Items listed in a dataset
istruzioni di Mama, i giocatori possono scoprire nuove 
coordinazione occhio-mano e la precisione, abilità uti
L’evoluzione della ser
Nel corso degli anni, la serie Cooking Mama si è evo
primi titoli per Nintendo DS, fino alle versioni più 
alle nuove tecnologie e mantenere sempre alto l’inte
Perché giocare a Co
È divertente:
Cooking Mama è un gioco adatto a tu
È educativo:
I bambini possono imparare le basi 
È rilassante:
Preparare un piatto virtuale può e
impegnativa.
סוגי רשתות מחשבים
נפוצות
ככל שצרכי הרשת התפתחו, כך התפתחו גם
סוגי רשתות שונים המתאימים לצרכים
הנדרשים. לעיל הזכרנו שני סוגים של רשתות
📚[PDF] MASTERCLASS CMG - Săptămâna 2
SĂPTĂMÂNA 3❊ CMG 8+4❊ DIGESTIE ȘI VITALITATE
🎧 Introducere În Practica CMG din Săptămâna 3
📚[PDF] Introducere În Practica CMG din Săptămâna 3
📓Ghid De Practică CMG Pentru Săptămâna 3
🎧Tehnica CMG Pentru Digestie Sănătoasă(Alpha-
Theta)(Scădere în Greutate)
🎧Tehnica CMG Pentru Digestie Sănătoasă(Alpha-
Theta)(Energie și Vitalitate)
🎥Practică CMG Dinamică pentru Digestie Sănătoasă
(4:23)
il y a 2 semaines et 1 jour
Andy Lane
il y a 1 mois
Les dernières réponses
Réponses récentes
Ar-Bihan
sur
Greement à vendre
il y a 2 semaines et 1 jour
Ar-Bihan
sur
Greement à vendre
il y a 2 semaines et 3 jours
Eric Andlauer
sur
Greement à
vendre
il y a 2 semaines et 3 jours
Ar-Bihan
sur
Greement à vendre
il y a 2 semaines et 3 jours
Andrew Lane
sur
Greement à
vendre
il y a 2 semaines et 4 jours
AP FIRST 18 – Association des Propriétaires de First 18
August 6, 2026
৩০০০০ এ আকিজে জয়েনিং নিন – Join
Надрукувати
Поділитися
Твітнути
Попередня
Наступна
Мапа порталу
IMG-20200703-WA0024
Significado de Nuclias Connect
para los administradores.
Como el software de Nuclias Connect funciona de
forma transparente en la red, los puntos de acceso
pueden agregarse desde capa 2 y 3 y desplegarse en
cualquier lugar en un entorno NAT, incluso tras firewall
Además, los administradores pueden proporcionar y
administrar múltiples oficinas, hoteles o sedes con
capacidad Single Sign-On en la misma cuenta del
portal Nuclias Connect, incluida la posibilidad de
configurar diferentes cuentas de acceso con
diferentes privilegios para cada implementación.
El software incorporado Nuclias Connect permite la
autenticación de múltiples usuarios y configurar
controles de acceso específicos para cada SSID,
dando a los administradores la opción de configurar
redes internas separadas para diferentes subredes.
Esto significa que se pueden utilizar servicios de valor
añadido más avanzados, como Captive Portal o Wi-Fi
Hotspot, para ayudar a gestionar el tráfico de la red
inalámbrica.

WHAT TO PRODUCE |
Among the lines above, find those containing the word "Theta" and copy each.

TASK RESULT |
Theta)(Scădere în Greutate)
Theta)(Energie și Vitalitate)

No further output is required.